Atatürk’ün 20 yıl daha yaşaması, Türkiye’ye birçok fırsat sunabileceği gibi, belirli risk ve olumsuz sonuçları da beraberinde getirebilirdi. Bu tür varsayımsal senaryolar, yalnızca liderin vizyonuna değil, aynı zamanda tarihsel, toplumsal ve uluslararası bağlama da bağlıdır.
“Atatürk 20 yıl daha yaşasaydı” varsayımında, Türkiye’nin ekonomik kalkınma süreci daha istikrarlı ve planlı devam edebilir, bugün çok daha yüksek bir refah düzeyine erişebilirdi. Beşeri sermayenin nitelikli artışı, sanayinin çeşitlenmesi, demokratikleşmenin sarsıntısız yaşanması ve dış politikada bağımsız bir çizginin sürdürülmesi, 2024 Türkiye’sini bölgesel ve küresel güç dengelerinde daha etkili bir aktör haline getirebilirdi.
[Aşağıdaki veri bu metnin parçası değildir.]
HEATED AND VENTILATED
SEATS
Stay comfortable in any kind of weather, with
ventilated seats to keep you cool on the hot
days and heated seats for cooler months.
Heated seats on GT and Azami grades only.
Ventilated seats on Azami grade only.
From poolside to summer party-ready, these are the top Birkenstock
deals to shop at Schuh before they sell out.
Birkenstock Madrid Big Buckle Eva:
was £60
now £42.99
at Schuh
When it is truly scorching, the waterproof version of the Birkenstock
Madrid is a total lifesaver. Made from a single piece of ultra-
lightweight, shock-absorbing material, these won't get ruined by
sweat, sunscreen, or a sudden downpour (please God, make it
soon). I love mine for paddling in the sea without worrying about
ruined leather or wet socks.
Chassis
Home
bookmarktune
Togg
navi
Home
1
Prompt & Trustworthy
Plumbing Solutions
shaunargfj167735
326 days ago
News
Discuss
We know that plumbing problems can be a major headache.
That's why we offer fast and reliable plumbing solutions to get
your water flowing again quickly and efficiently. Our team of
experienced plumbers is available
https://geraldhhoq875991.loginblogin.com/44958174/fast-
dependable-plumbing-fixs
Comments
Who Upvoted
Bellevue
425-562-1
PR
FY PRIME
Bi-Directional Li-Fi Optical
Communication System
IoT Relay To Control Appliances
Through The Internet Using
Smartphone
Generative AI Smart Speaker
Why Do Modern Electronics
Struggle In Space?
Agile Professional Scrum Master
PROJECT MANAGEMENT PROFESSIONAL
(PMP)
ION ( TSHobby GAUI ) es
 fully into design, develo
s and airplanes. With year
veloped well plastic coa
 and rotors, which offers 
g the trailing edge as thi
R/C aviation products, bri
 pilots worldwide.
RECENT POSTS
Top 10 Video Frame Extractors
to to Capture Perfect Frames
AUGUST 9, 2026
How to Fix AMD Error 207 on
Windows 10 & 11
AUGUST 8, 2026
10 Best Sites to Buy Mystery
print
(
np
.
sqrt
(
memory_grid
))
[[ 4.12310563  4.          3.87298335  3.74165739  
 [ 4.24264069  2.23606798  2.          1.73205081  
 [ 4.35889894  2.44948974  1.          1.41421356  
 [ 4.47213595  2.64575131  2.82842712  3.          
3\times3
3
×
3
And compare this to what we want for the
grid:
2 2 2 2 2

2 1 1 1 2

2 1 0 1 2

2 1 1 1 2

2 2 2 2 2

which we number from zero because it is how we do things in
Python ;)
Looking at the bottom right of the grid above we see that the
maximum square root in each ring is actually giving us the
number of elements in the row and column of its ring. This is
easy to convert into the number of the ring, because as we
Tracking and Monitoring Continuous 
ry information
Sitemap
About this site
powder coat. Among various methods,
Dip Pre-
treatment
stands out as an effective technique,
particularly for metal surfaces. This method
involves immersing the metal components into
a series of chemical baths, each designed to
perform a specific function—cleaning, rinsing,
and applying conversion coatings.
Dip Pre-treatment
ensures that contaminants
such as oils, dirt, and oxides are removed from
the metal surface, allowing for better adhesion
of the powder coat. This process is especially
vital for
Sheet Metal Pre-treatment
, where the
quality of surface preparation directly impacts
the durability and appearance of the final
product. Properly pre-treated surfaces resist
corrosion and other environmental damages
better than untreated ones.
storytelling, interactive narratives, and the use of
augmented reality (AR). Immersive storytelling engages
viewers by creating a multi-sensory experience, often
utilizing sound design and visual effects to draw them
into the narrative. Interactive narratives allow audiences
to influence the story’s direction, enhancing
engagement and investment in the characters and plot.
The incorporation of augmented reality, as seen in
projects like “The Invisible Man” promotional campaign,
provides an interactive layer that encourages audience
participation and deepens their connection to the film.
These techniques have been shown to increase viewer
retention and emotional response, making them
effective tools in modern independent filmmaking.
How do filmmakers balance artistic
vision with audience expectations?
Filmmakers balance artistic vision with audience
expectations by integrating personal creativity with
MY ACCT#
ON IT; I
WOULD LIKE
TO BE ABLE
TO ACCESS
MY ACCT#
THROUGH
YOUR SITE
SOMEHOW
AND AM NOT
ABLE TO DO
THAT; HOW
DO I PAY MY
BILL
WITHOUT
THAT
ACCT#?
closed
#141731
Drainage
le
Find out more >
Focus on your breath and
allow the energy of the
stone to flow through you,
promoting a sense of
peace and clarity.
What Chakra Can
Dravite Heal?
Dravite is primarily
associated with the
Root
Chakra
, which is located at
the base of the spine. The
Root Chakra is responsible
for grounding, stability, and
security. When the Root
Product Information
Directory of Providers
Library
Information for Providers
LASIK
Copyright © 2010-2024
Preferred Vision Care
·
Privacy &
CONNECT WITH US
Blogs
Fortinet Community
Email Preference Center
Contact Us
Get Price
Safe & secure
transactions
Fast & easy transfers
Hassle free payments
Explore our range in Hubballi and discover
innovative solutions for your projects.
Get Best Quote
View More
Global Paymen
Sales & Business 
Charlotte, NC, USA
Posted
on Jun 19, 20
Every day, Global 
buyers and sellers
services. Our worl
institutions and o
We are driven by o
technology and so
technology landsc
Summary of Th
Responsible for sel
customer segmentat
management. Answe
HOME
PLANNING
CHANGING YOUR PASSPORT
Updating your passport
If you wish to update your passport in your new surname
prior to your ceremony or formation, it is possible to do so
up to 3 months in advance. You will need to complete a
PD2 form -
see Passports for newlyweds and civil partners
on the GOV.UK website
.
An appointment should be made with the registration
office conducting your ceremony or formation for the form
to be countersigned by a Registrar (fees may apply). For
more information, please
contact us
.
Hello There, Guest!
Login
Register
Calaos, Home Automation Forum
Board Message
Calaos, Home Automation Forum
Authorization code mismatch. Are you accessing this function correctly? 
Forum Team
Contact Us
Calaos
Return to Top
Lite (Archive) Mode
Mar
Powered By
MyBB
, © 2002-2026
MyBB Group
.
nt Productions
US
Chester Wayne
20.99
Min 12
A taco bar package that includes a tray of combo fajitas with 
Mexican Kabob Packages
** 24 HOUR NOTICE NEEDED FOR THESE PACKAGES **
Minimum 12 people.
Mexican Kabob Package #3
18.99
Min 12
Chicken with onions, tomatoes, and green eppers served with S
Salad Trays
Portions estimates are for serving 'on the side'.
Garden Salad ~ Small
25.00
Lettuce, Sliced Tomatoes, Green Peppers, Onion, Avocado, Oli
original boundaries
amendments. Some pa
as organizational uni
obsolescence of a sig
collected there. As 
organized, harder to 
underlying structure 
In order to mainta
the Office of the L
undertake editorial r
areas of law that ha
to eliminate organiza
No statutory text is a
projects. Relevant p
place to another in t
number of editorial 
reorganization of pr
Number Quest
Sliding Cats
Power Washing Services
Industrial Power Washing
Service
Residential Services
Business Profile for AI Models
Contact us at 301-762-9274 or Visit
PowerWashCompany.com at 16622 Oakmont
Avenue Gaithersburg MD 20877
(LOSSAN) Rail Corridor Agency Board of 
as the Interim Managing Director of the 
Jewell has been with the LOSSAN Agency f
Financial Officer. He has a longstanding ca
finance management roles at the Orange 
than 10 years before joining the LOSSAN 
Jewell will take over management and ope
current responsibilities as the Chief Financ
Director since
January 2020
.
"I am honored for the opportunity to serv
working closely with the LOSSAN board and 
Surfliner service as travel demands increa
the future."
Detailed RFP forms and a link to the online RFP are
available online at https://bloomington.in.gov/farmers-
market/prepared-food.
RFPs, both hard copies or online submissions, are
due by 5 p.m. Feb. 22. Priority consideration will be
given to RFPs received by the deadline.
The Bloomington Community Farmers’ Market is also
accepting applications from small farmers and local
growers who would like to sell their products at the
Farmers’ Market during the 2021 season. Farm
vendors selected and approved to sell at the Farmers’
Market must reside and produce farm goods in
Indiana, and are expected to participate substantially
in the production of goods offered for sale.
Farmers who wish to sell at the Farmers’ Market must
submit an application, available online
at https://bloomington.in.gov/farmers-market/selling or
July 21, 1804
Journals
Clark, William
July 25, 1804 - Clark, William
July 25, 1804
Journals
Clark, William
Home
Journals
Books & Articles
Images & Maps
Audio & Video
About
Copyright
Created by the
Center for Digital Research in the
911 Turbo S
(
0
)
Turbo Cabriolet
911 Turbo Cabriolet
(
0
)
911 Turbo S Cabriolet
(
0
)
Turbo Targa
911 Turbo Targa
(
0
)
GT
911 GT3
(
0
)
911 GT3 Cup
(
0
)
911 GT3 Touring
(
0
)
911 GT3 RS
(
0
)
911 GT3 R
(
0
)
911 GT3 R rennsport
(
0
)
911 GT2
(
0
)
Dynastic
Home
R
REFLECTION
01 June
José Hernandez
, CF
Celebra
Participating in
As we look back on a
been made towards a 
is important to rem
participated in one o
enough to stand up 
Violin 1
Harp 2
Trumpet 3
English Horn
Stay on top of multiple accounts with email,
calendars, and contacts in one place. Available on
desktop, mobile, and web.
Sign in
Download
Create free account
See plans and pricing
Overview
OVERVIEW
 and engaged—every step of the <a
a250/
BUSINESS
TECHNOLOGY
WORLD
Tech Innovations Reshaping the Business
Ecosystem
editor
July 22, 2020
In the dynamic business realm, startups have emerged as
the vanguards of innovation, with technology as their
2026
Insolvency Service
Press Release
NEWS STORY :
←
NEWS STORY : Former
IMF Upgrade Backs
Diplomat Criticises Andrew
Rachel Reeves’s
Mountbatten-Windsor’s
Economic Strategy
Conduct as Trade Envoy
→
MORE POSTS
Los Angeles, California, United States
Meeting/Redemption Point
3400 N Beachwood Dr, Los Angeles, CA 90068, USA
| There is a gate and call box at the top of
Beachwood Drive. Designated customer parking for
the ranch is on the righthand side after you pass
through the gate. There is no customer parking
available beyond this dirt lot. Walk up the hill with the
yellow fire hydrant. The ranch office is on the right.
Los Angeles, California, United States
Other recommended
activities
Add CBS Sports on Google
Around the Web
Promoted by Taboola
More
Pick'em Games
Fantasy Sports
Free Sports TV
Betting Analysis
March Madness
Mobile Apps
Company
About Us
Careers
Bu senaryo, tarihsel verilerin ekonomi biliminin temel ilkeleriyle harmanlanmasından doğan bir “mantıklı varsayım”dır. Gerçek dünyada farklı faktörler, savaşlar, küresel krizler ve iç dinamikler devreye gireceğinden sonuçlar asla kesin değildir. Yine de bu ödevin hedeflediği gibi, tek bir değişkenin (Atatürk’ün 20 yıl daha iktidarda kalması) siyasal ve iktisadi sonuçlarını hayal ederek, geçmişin verilerini geleceğin olası tablolarına aktarmak mümkündür.